Problem description -
In the entries that follow, the line with "Kontakt (1146, 103)" opens the range and the line with "Pročitajte više... (308, 509)" closes it; repeat that range exactly, both lines included.

Data -
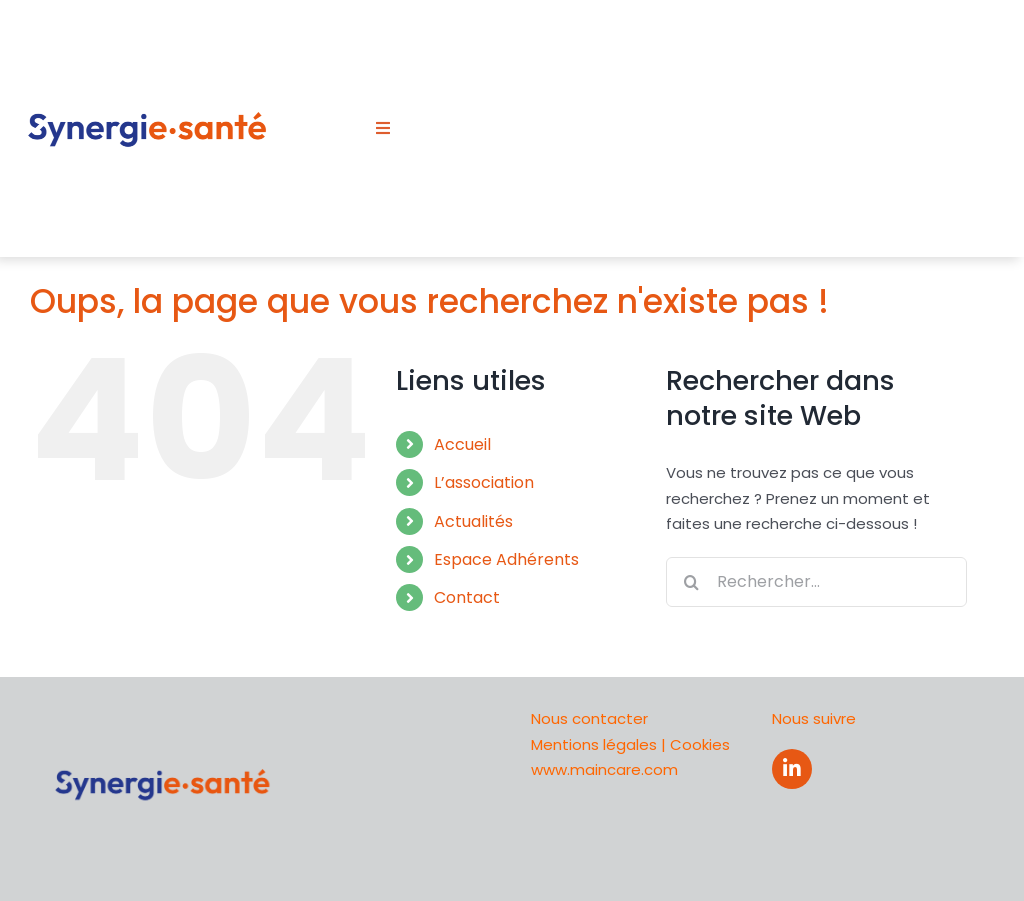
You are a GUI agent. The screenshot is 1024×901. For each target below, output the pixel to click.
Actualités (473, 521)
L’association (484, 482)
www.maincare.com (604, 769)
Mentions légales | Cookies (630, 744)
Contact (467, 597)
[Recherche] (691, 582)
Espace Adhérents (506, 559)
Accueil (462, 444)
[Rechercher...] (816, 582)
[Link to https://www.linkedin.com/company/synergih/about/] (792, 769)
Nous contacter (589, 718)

==

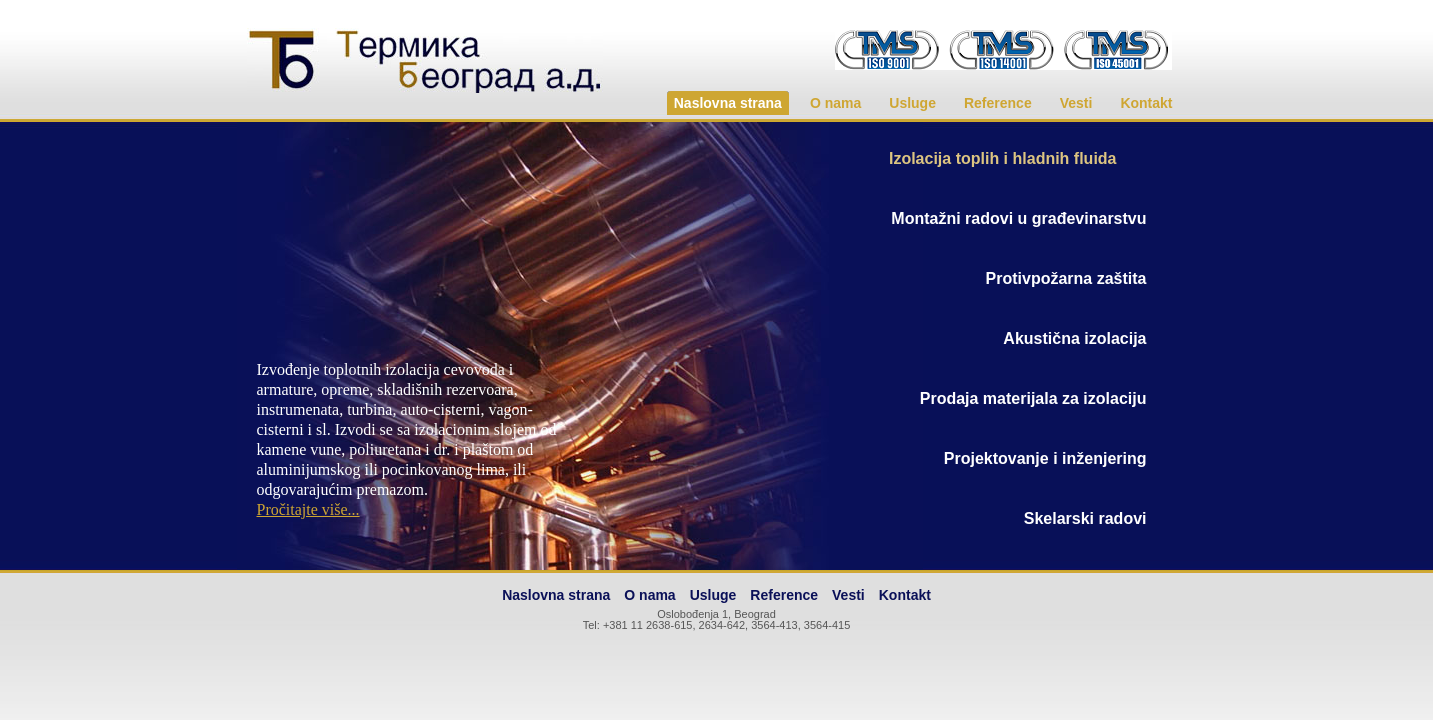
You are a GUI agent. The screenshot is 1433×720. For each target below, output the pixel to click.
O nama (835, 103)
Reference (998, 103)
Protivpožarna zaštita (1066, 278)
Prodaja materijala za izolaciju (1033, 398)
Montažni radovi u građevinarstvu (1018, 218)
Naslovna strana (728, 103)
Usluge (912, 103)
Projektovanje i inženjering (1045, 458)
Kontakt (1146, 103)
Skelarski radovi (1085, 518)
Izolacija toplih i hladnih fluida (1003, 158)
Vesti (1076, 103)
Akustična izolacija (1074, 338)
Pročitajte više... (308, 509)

Reply to the task -
Kontakt (1146, 103)
Skelarski radovi (1085, 518)
Izolacija toplih i hladnih fluida (1003, 158)
Vesti (1076, 103)
Akustična izolacija (1074, 338)
Pročitajte više... (308, 509)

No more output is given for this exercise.